Suzi ambitiously chose to wallpaper the undulating walls in the guest room, using a design by Nina Campbell. A homemade quilt adorns the bed, along with some of her pretty floral cushions. The table lamp’s shade was a gift, and the base is an upcycled junk-shop find
Suzi got stuck in, too, but sometimes felt that with one step forward, the renovation would move five steps back. ‘Every time I stripped off wallpaper in the bedrooms, some of the wall would fall away,’ she recalls.
‘Parts of the plaster behind it had been bodged with newspaper and a bit of filler, so the only thing holding it all in place was the wallpaper I was taking off. Fortunately, Chris has always been able to turn his hand to anything, so he stepped in to make everything good.’
Just off the kitchen, the garden-room extension is awash with dappled light thanks to a grapevine growing up and through it, giving the sense of sitting outside. An Ikea sofa alongside vintage enamelware on the windowsill adds a splash of colour to the pine flooring and furniture
Indeed, there was an awful lot to be ‘made good’, but happily, materials didn’t always blow the budget. All of the oak used for new doors, windows, and the library and living room bookshelves came from the farm in Sussex.
‘The big hurricane of 1987 was devastating,’ Chris recalls, ‘and we lost half a dozen huge oak trees that were on our land. At the time, we had them cut up and planked and left them to dry, not knowing that they would save us a fortune in timber when renovating this place.’
Green oak, meanwhile, was used for the extension — a timber-framed, vine-covered garden room. ‘Seasoned oak has no movement, while unseasoned green oak still has,’ explains Chris. ‘It is also easier to cut and manipulate, and as it dries it shrinks, which makes the joints tighten, increasing rigidity.’
A keen cook, Suzi likes to make sweet treats for husband Chris and their guests
Moving into the house also allowed Suzi to indulge in one of her biggest passions: shopping. ‘We sourced almost all the pieces for the house from scratch,’ she says, ‘except for my Victorian dressing table, which I brought from the house in Sussex. For me, the really fun part of the whole project was choosing furniture at auctions and antiques shops, and going to London to look for fabrics, paints and wallpapers.’
During the project Suzi even discovered a new knack for quilting. ‘I found a wonderful farm where they run workshops on flower-arranging but are predominantly into patchwork and quilting,’ she says. ‘The owner convinced me to have a go, and although I was sceptical at first, I quickly fell in love with the idea of using fabric to make beautiful art that is useful, too.’

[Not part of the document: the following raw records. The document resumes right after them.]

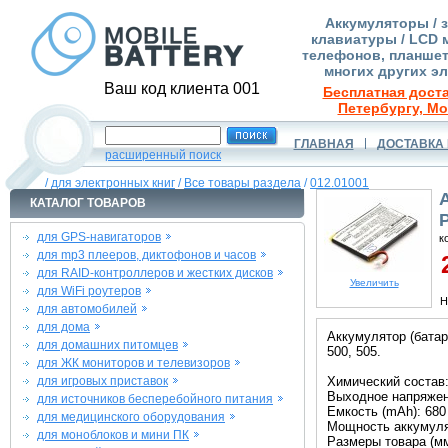
Аккумуляторы / 
клавиатуры / LCD 
телефонов, планшет
многих других э
Ваш код клиента 001
Бесплатная доста
Петербургу, Мо
ГЛАВНАЯ
ДОСТАВКА 
расширенный поиск
/
для электронных книг
/
Все товары раздела
/
012.01001
КАТАЛОГ ТОВАРОВ
P
для GPS-навигаторов
к
для mp3 плееров, диктофонов и часов
2
для RAID-контроллеров и жестких дисков
Увеличить
для WiFi роутеров
Н
для автомобилей
для дома
Аккумулятор (батар
для домашних питомцев
500, 505.
для ЖК мониторов и телевизоров
для игровых приставок
Химический состав:
Выходное напряжени
для источников бесперебойного питания
Емкость (mAh): 680
для медицинского оборудования
Мощность аккумулят
для моноблоков и мини ПК
Размеры товара (мм)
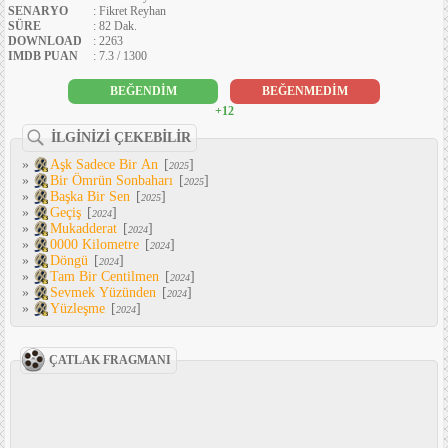
SENARYO
: Fikret Reyhan
SÜRE
: 82 Dak.
DOWNLOAD
: 2263
IMDB PUAN
: 7.3 / 1300
BEĞENDİM
BEĞENMEDİM
+12
İLGİNİZİ ÇEKEBİLİR
»
Aşk Sadece Bir An
[
]
2025
»
Bir Ömrün Sonbaharı
[
]
2025
»
Başka Bir Sen
[
]
2025
»
Geçiş
[
]
2024
»
Mukadderat
[
]
2024
»
0000 Kilometre
[
]
2024
»
Döngü
[
]
2024
»
Tam Bir Centilmen
[
]
2024
»
Sevmek Yüzünden
[
]
2024
»
Yüzleşme
[
]
2024
ÇATLAK FRAGMANI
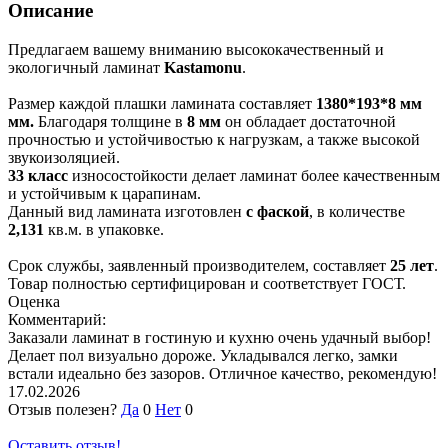
Описание
Предлагаем вашему вниманию высококачественный и
экологичный ламинат
Kastamonu
.
Размер каждой плашки ламината составляет
1380*193*8 мм
мм.
Благодаря толщине в
8 мм
он обладает достаточной
прочностью и устойчивостью к нагрузкам, а также высокой
звукоизоляцией.
33 класс
износостойкости делает ламинат более качественным
и устойчивым к царапинам.
Данный вид ламината изготовлен
с фаской
, в количестве
2,131
кв.м. в упаковке.
Срок службы, заявленный производителем, составляет
25 лет
.
Товар полностью сертифицирован и соответствует ГОСТ.
Оценка
Комментарий:
Заказали ламинат в гостиную и кухню очень удачный выбор!
Делает пол визуально дороже. Укладывался легко, замки
встали идеально без зазоров. Отличное качество, рекомендую!
17.02.2026
Отзыв полезен?
Да
0
Нет
0
Оставить отзыв!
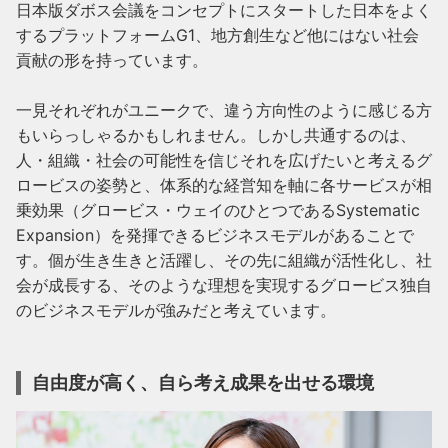
日本版ダボス会議をコンセプトにスタートした日本をよく
するプラットフォームG1、地方創生など他にはない社会
貢献の形を持っています。

一見それぞれがユニークで、違う方向性のように感じる方
もいらっしゃるかもしれません。しかし共通するのは、
人・組織・社会の可能性を信じそれを広げたいと考えるグ
ロービスの姿勢と、体系的な経営知を軸に各サービスが相
乗効果（グロービス・ウェイのひとつであるSystematic 
Expansion）を発揮できるビジネスモデルがあることで
す。個が生き生きと活躍し、その先に組織が活性化し、社
会が成長する、そのような理想を実現するグロービス独自
のビジネスモデルが強みだと考えています。
自由度が高く、自ら考え成果を出せる環境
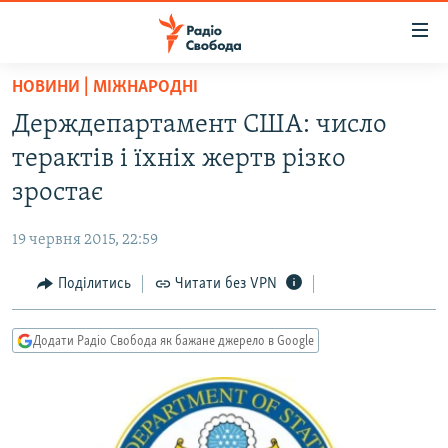
Доступність
посилання
Перейти
НОВИНИ | МІЖНАРОДНІ
до
РАДІО СВОБОДА – 70 РОКІВ
Держдепартамент США: число
основного
ВСЕ ЗА ДОБУ
матеріалу
терактів і їхніх жертв різко
СТАТТІ
Перейти
зростає
до
ВІЙНА
ПОЛІТИКА
основної
19 червня 2015, 22:59
РОСІЙСЬКА «ФІЛЬТРАЦІЯ»
ЕКОНОМІКА
навігації
Перейти
Поділитись
Читати без VPN
ДОНБАС.РЕАЛІЇ
СУСПІЛЬСТВО
до
КРИМ.РЕАЛІЇ
КУЛЬТУРА
пошуку
Додати Радіо Свобода як бажане джерело в Google
ТИ ЯК?
СПОРТ
СХЕМИ
УКРАЇНА
ПРИАЗОВ’Я
СВІТ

‘The old drawers were from a friend of mine, Henrietta, who had an antiques shop in Okehampton,’ says Suzi. ‘It was her mother’s maid’s dressing table, so if I ever want to sell them I have to give her first option.’ The chair has been reupholstered in an Osborne & Little fabric, with cushions made by Suzi
Later, being at the house every day made the final push to finish the renovation much easier, and now the pair are happily ensconced in Devon life. Neither Chris nor Suzi ever sit idle, however — always planning a new enterprise, working in the flower and vegetable garden or thinking of the next home-improvement project.
‘I would like to knock down the wall between the kitchen and the garden room,’ says Suzi. ‘It would make it much lighter and I do like the idea of an open-plan space. But we both absolutely love the house as it is. We feel very privileged to live in such a beautiful, historic home and to be its caretakers for a short time in its long history.’